Victim, Tim Salter. There is very small room for pride in Britain’s supposed adherence to the Convention: microscopic, in fact.
In fairness those who advocate the UK ditching its Convention commitments are not averse to the notion that society should so govern itself that certain basic rights are maintained and to that end suggest the replacement of the Convention by a Bill of Rights (applicable to the UK) which apparently the Ministry of Justice are in the course of drafting. How much different from the Convention this will be remains to be seen, especially against the fact that the current Attorney-General within the last few days speaking in the House of Commons on behalf of the Government stated, “we have no objection to the text of the Convention; it is indeed a fine document.” As Lord Pannick Q.C. suggests in his Times article, why then the need to change it? It is tempting to suggest that the only difference that is likely to come out of any reform is to promote the primacy of the British domestic courts to determine our responsibilities rather than the European Court in Strasbourg, but the arguments against the existing Human Rights Act 1998 have thus far been lacking in coherence and developments are awaited with a degree of anxious anticipation.

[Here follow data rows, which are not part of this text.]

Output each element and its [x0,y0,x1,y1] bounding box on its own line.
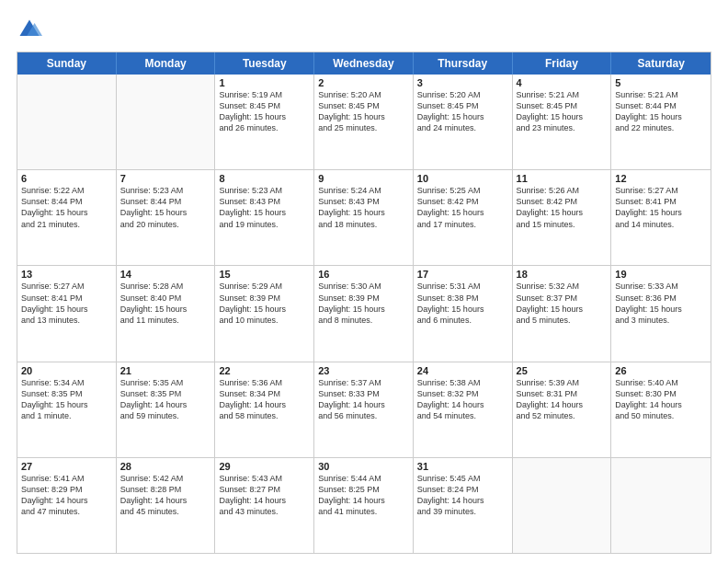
day-info: Sunrise: 5:28 AM Sunset: 8:40 PM Dayligh… [120,281,211,326]
day-info: Sunrise: 5:21 AM Sunset: 8:45 PM Dayligh… [517,89,608,134]
weekday-header-friday: Friday [513,52,612,75]
day-info: Sunrise: 5:34 AM Sunset: 8:35 PM Dayligh… [21,377,112,422]
day-info: Sunrise: 5:19 AM Sunset: 8:45 PM Dayligh… [219,89,310,134]
day-info: Sunrise: 5:41 AM Sunset: 8:29 PM Dayligh… [21,473,112,518]
day-number: 30 [318,461,409,472]
calendar-day-10: 10Sunrise: 5:25 AM Sunset: 8:42 PM Dayli… [414,170,513,265]
day-info: Sunrise: 5:29 AM Sunset: 8:39 PM Dayligh… [219,281,310,326]
day-number: 13 [21,269,112,280]
day-info: Sunrise: 5:39 AM Sunset: 8:31 PM Dayligh… [517,377,608,422]
day-info: Sunrise: 5:35 AM Sunset: 8:35 PM Dayligh… [120,377,211,422]
day-number: 28 [120,461,211,472]
header [17,17,711,42]
day-number: 8 [219,173,310,184]
day-info: Sunrise: 5:43 AM Sunset: 8:27 PM Dayligh… [219,473,310,518]
calendar-day-27: 27Sunrise: 5:41 AM Sunset: 8:29 PM Dayli… [17,458,117,553]
day-number: 23 [318,365,409,376]
logo-icon [17,17,42,42]
calendar-week-1: 1Sunrise: 5:19 AM Sunset: 8:45 PM Daylig… [17,75,711,170]
day-number: 7 [120,173,211,184]
day-number: 1 [219,77,310,88]
calendar-day-22: 22Sunrise: 5:36 AM Sunset: 8:34 PM Dayli… [215,362,314,457]
calendar-day-12: 12Sunrise: 5:27 AM Sunset: 8:41 PM Dayli… [611,170,711,265]
day-number: 19 [615,269,707,280]
calendar-day-9: 9Sunrise: 5:24 AM Sunset: 8:43 PM Daylig… [314,170,414,265]
calendar-day-21: 21Sunrise: 5:35 AM Sunset: 8:35 PM Dayli… [117,362,216,457]
weekday-header-saturday: Saturday [611,52,711,75]
day-number: 11 [517,173,608,184]
day-number: 27 [21,461,112,472]
calendar: SundayMondayTuesdayWednesdayThursdayFrid… [17,52,711,554]
calendar-day-11: 11Sunrise: 5:26 AM Sunset: 8:42 PM Dayli… [513,170,612,265]
calendar-day-4: 4Sunrise: 5:21 AM Sunset: 8:45 PM Daylig… [513,75,612,169]
day-number: 3 [417,77,508,88]
day-info: Sunrise: 5:37 AM Sunset: 8:33 PM Dayligh… [318,377,409,422]
weekday-header-thursday: Thursday [414,52,513,75]
calendar-day-25: 25Sunrise: 5:39 AM Sunset: 8:31 PM Dayli… [513,362,612,457]
day-number: 18 [517,269,608,280]
calendar-day-7: 7Sunrise: 5:23 AM Sunset: 8:44 PM Daylig… [117,170,216,265]
calendar-week-2: 6Sunrise: 5:22 AM Sunset: 8:44 PM Daylig… [17,170,711,266]
day-info: Sunrise: 5:38 AM Sunset: 8:32 PM Dayligh… [417,377,508,422]
day-number: 31 [417,461,508,472]
calendar-day-14: 14Sunrise: 5:28 AM Sunset: 8:40 PM Dayli… [117,266,216,361]
day-info: Sunrise: 5:20 AM Sunset: 8:45 PM Dayligh… [417,89,508,134]
weekday-header-monday: Monday [117,52,216,75]
day-info: Sunrise: 5:44 AM Sunset: 8:25 PM Dayligh… [318,473,409,518]
calendar-day-8: 8Sunrise: 5:23 AM Sunset: 8:43 PM Daylig… [215,170,314,265]
weekday-header-tuesday: Tuesday [215,52,314,75]
day-number: 21 [120,365,211,376]
day-info: Sunrise: 5:45 AM Sunset: 8:24 PM Dayligh… [417,473,508,518]
calendar-body: 1Sunrise: 5:19 AM Sunset: 8:45 PM Daylig… [17,75,711,553]
day-number: 14 [120,269,211,280]
day-number: 22 [219,365,310,376]
day-number: 2 [318,77,409,88]
calendar-day-28: 28Sunrise: 5:42 AM Sunset: 8:28 PM Dayli… [117,458,216,553]
calendar-day-26: 26Sunrise: 5:40 AM Sunset: 8:30 PM Dayli… [611,362,711,457]
day-info: Sunrise: 5:36 AM Sunset: 8:34 PM Dayligh… [219,377,310,422]
day-info: Sunrise: 5:26 AM Sunset: 8:42 PM Dayligh… [517,185,608,230]
calendar-day-5: 5Sunrise: 5:21 AM Sunset: 8:44 PM Daylig… [611,75,711,169]
day-number: 29 [219,461,310,472]
calendar-week-3: 13Sunrise: 5:27 AM Sunset: 8:41 PM Dayli… [17,266,711,362]
calendar-header: SundayMondayTuesdayWednesdayThursdayFrid… [17,52,711,75]
calendar-day-6: 6Sunrise: 5:22 AM Sunset: 8:44 PM Daylig… [17,170,117,265]
day-number: 25 [517,365,608,376]
day-info: Sunrise: 5:33 AM Sunset: 8:36 PM Dayligh… [615,281,707,326]
day-info: Sunrise: 5:23 AM Sunset: 8:43 PM Dayligh… [219,185,310,230]
day-info: Sunrise: 5:21 AM Sunset: 8:44 PM Dayligh… [615,89,707,134]
calendar-day-2: 2Sunrise: 5:20 AM Sunset: 8:45 PM Daylig… [314,75,414,169]
day-number: 4 [517,77,608,88]
calendar-day-17: 17Sunrise: 5:31 AM Sunset: 8:38 PM Dayli… [414,266,513,361]
day-info: Sunrise: 5:40 AM Sunset: 8:30 PM Dayligh… [615,377,707,422]
logo [17,17,46,42]
calendar-day-13: 13Sunrise: 5:27 AM Sunset: 8:41 PM Dayli… [17,266,117,361]
calendar-day-29: 29Sunrise: 5:43 AM Sunset: 8:27 PM Dayli… [215,458,314,553]
calendar-day-3: 3Sunrise: 5:20 AM Sunset: 8:45 PM Daylig… [414,75,513,169]
calendar-day-empty [17,75,117,169]
day-info: Sunrise: 5:24 AM Sunset: 8:43 PM Dayligh… [318,185,409,230]
calendar-day-18: 18Sunrise: 5:32 AM Sunset: 8:37 PM Dayli… [513,266,612,361]
calendar-day-empty [117,75,216,169]
calendar-day-16: 16Sunrise: 5:30 AM Sunset: 8:39 PM Dayli… [314,266,414,361]
day-number: 10 [417,173,508,184]
day-number: 26 [615,365,707,376]
day-info: Sunrise: 5:27 AM Sunset: 8:41 PM Dayligh… [21,281,112,326]
calendar-day-20: 20Sunrise: 5:34 AM Sunset: 8:35 PM Dayli… [17,362,117,457]
day-number: 20 [21,365,112,376]
weekday-header-sunday: Sunday [17,52,117,75]
calendar-day-19: 19Sunrise: 5:33 AM Sunset: 8:36 PM Dayli… [611,266,711,361]
day-number: 17 [417,269,508,280]
day-info: Sunrise: 5:27 AM Sunset: 8:41 PM Dayligh… [615,185,707,230]
calendar-day-24: 24Sunrise: 5:38 AM Sunset: 8:32 PM Dayli… [414,362,513,457]
day-number: 9 [318,173,409,184]
day-info: Sunrise: 5:30 AM Sunset: 8:39 PM Dayligh… [318,281,409,326]
day-number: 16 [318,269,409,280]
calendar-day-30: 30Sunrise: 5:44 AM Sunset: 8:25 PM Dayli… [314,458,414,553]
day-number: 5 [615,77,707,88]
day-info: Sunrise: 5:25 AM Sunset: 8:42 PM Dayligh… [417,185,508,230]
day-info: Sunrise: 5:22 AM Sunset: 8:44 PM Dayligh… [21,185,112,230]
calendar-day-31: 31Sunrise: 5:45 AM Sunset: 8:24 PM Dayli… [414,458,513,553]
day-info: Sunrise: 5:32 AM Sunset: 8:37 PM Dayligh… [517,281,608,326]
page: SundayMondayTuesdayWednesdayThursdayFrid… [0,0,728,563]
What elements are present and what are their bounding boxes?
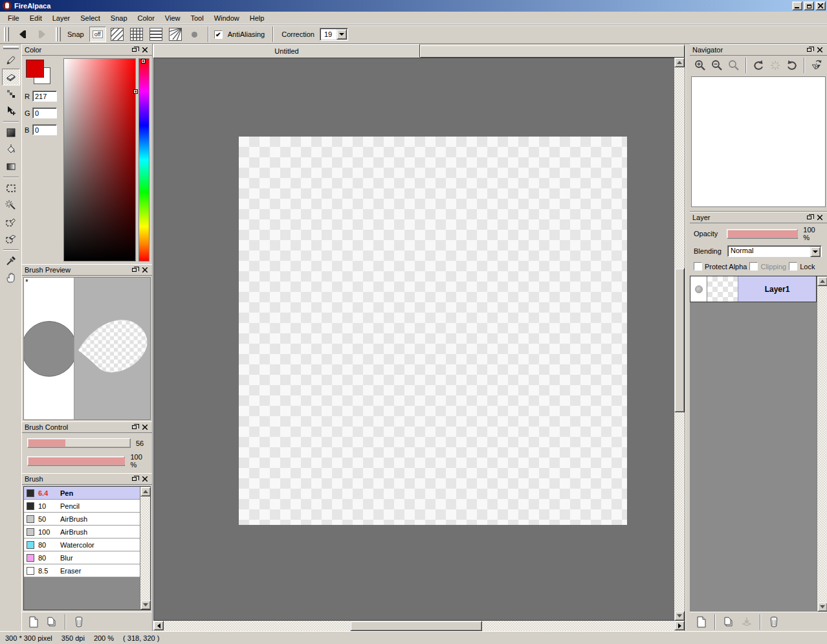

That said, it would be foolish to argue that all is well with the European Court of Human Rights. Even a senior member of our own Supreme Court of Justice has questioned the background and experience of some of the judges, suggesting that perhaps some of the member nations appointing their representatives to the Court have not treated the matter with the seriousness it deserves. We do not of course live in a perfect world but if some sort of reform is required should we not be advocating such reform and canvassing support for those reforms from other member states rather than apparently throwing our toys out of the pram?
For those interested in a very humorous but highly pertinent critique of the government’s current position on the Human Rights Act 1998, reference should be made to the Monty Python inspired “What did the European Convention on Human Rights ever do for us?” available on line at www.youtube.com.